*Data for this task:*

• • • •

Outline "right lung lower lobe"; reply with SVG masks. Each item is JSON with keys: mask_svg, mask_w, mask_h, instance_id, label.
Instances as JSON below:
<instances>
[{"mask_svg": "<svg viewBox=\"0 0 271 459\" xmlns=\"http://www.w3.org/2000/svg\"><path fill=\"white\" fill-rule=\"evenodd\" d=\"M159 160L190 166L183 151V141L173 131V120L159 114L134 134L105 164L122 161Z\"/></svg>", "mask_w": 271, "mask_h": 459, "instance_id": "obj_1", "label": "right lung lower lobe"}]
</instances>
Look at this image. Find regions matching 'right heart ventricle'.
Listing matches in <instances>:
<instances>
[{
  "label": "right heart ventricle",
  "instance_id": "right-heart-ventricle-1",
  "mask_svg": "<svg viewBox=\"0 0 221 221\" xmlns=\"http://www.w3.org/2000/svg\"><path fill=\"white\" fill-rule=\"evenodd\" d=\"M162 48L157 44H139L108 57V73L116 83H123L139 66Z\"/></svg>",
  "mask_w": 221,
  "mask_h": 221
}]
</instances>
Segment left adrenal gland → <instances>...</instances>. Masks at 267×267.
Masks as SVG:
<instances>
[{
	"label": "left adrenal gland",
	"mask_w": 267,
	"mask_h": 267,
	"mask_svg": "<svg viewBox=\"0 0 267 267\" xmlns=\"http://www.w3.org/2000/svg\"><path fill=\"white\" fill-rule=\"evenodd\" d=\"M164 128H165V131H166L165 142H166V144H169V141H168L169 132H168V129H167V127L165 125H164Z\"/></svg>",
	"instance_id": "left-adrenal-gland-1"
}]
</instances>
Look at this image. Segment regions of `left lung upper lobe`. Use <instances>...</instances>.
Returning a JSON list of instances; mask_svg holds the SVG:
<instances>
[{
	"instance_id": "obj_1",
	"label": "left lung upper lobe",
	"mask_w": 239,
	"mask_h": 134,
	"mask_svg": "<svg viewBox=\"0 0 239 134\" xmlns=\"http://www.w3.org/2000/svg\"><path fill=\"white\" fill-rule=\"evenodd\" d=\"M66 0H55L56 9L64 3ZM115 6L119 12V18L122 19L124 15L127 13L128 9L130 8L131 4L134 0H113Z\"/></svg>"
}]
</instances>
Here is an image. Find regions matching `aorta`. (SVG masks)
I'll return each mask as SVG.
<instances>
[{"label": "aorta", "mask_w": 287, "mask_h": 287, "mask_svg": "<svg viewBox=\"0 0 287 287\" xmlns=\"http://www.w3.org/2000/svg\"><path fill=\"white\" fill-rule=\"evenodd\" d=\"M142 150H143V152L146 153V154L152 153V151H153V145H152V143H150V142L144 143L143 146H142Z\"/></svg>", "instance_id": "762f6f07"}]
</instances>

• • • •

Write the entries again, exactly as they stand.

Outline "right lung lower lobe"; reply with SVG masks. Each item is JSON with keys: mask_svg, mask_w, mask_h, instance_id, label.
Instances as JSON below:
<instances>
[{"mask_svg": "<svg viewBox=\"0 0 271 459\" xmlns=\"http://www.w3.org/2000/svg\"><path fill=\"white\" fill-rule=\"evenodd\" d=\"M159 160L190 166L183 151V141L173 131V120L159 114L134 134L105 164L122 161Z\"/></svg>", "mask_w": 271, "mask_h": 459, "instance_id": "obj_1", "label": "right lung lower lobe"}]
</instances>
Look at this image. Find regions matching 'right heart ventricle'.
Listing matches in <instances>:
<instances>
[{
  "label": "right heart ventricle",
  "instance_id": "right-heart-ventricle-1",
  "mask_svg": "<svg viewBox=\"0 0 221 221\" xmlns=\"http://www.w3.org/2000/svg\"><path fill=\"white\" fill-rule=\"evenodd\" d=\"M162 48L157 44H139L108 57V73L116 83H123L139 66Z\"/></svg>",
  "mask_w": 221,
  "mask_h": 221
}]
</instances>
Segment left adrenal gland → <instances>...</instances>. Masks at 267×267.
Masks as SVG:
<instances>
[{
	"label": "left adrenal gland",
	"mask_w": 267,
	"mask_h": 267,
	"mask_svg": "<svg viewBox=\"0 0 267 267\" xmlns=\"http://www.w3.org/2000/svg\"><path fill=\"white\" fill-rule=\"evenodd\" d=\"M164 128H165V131H166L165 142H166V144H169V141H168L169 132H168V129H167V127L165 125H164Z\"/></svg>",
	"instance_id": "left-adrenal-gland-1"
}]
</instances>
Look at this image. Segment regions of `left lung upper lobe`. Use <instances>...</instances>.
Returning a JSON list of instances; mask_svg holds the SVG:
<instances>
[{
	"instance_id": "obj_1",
	"label": "left lung upper lobe",
	"mask_w": 239,
	"mask_h": 134,
	"mask_svg": "<svg viewBox=\"0 0 239 134\" xmlns=\"http://www.w3.org/2000/svg\"><path fill=\"white\" fill-rule=\"evenodd\" d=\"M66 0H55L56 9L64 3ZM115 6L119 12V18L122 19L124 15L127 13L128 9L130 8L131 4L134 0H113Z\"/></svg>"
}]
</instances>
Here is an image. Find regions matching `aorta`. (SVG masks)
I'll return each mask as SVG.
<instances>
[{"label": "aorta", "mask_w": 287, "mask_h": 287, "mask_svg": "<svg viewBox=\"0 0 287 287\" xmlns=\"http://www.w3.org/2000/svg\"><path fill=\"white\" fill-rule=\"evenodd\" d=\"M142 150H143V152L146 153V154L152 153V151H153V145H152V143H150V142L144 143L143 146H142Z\"/></svg>", "instance_id": "762f6f07"}]
</instances>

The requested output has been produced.